> [Work to complete]
Copy the data that follows exactly, and include none of its images.

(Saved data entries)
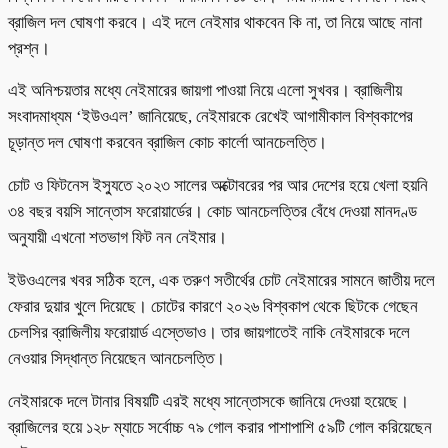
ব্রাজিল দল ঘোষণা করবে। এই দলে নেইমার থাকবেন কি না, তা নিয়ে আছে নানা
প্রশ্ন।
এই অনিশ্চয়তার মধ্যে নেইমারের জায়গা পাওয়া নিয়ে এলো সুখবর। ব্রাজিলীয়
সংবাদমাধ্যম ‘ইউওএল’ জানিয়েছে, নেইমারকে রেখেই আগামীকাল বিশ্বকাপের
চূড়ান্ত দল ঘোষণা করবেন ব্রাজিল কোচ কার্লো আনচেলত্তি।
চোট ও ফিটনেস ইস্যুতে ২০২৩ সালের অক্টোবরের পর আর দেশের হয়ে খেলা হয়নি
৩৪ বছর বয়সি সান্তোস ফরোয়ার্ডের। কোচ আনচেলত্তির বেঁধে দেওয়া মানদণ্ড
অনুযায়ী এখনো শতভাগ ফিট নন নেইমার।
ইউওএলের খবর সঠিক হলে, এক তরুণ সতীর্থের চোট নেইমারের সামনে জাতীয় দলে
ফেরার দুয়ার খুলে দিয়েছে। চোটের কারণে ২০২৬ বিশ্বকাপ থেকে ছিটকে গেছেন
চেলসির ব্রাজিলীয় ফরোয়ার্ড এস্তেভাও। তার জায়গাতেই নাকি নেইমারকে দলে
নেওয়ার সিদ্ধান্ত নিয়েছেন আনচেলত্তি।
নেইমারকে দলে টানার বিষয়টি এরই মধ্যে সান্তোসকে জানিয়ে দেওয়া হয়েছে।
ব্রাজিলের হয়ে ১২৮ ম্যাচে সর্বোচ্চ ৭৯ গোল করার পাশাপাশি ৫৯টি গোল করিয়েছেন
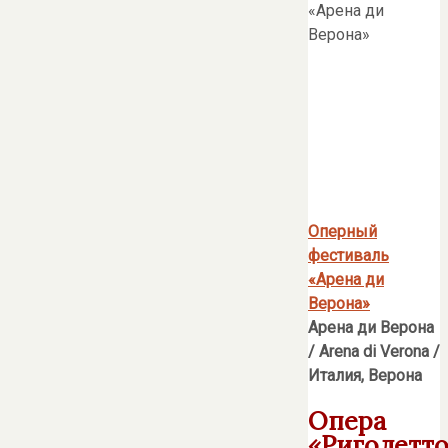
Оперный
фестиваль
«Арена ди
Верона»
Арена ди Верона
/ Arena di Verona /
Италия, Верона
Опера
«Риголетто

> [Written answer]
ব্রাজিল দল ঘোষণা করবে। এই দলে নেইমার থাকবেন কি না, তা নিয়ে আছে নানা
প্রশ্ন।
এই অনিশ্চয়তার মধ্যে নেইমারের জায়গা পাওয়া নিয়ে এলো সুখবর। ব্রাজিলীয়
সংবাদমাধ্যম ‘ইউওএল’ জানিয়েছে, নেইমারকে রেখেই আগামীকাল বিশ্বকাপের
চূড়ান্ত দল ঘোষণা করবেন ব্রাজিল কোচ কার্লো আনচেলত্তি।
চোট ও ফিটনেস ইস্যুতে ২০২৩ সালের অক্টোবরের পর আর দেশের হয়ে খেলা হয়নি
৩৪ বছর বয়সি সান্তোস ফরোয়ার্ডের। কোচ আনচেলত্তির বেঁধে দেওয়া মানদণ্ড
অনুযায়ী এখনো শতভাগ ফিট নন নেইমার।
ইউওএলের খবর সঠিক হলে, এক তরুণ সতীর্থের চোট নেইমারের সামনে জাতীয় দলে
ফেরার দুয়ার খুলে দিয়েছে। চোটের কারণে ২০২৬ বিশ্বকাপ থেকে ছিটকে গেছেন
চেলসির ব্রাজিলীয় ফরোয়ার্ড এস্তেভাও। তার জায়গাতেই নাকি নেইমারকে দলে
নেওয়ার সিদ্ধান্ত নিয়েছেন আনচেলত্তি।
নেইমারকে দলে টানার বিষয়টি এরই মধ্যে সান্তোসকে জানিয়ে দেওয়া হয়েছে।
ব্রাজিলের হয়ে ১২৮ ম্যাচে সর্বোচ্চ ৭৯ গোল করার পাশাপাশি ৫৯টি গোল করিয়েছেন
Оперный
фестиваль
«Арена ди
Верона»
Арена ди Верона
/ Arena di Verona /
Италия, Верона
Опера
«Риголетто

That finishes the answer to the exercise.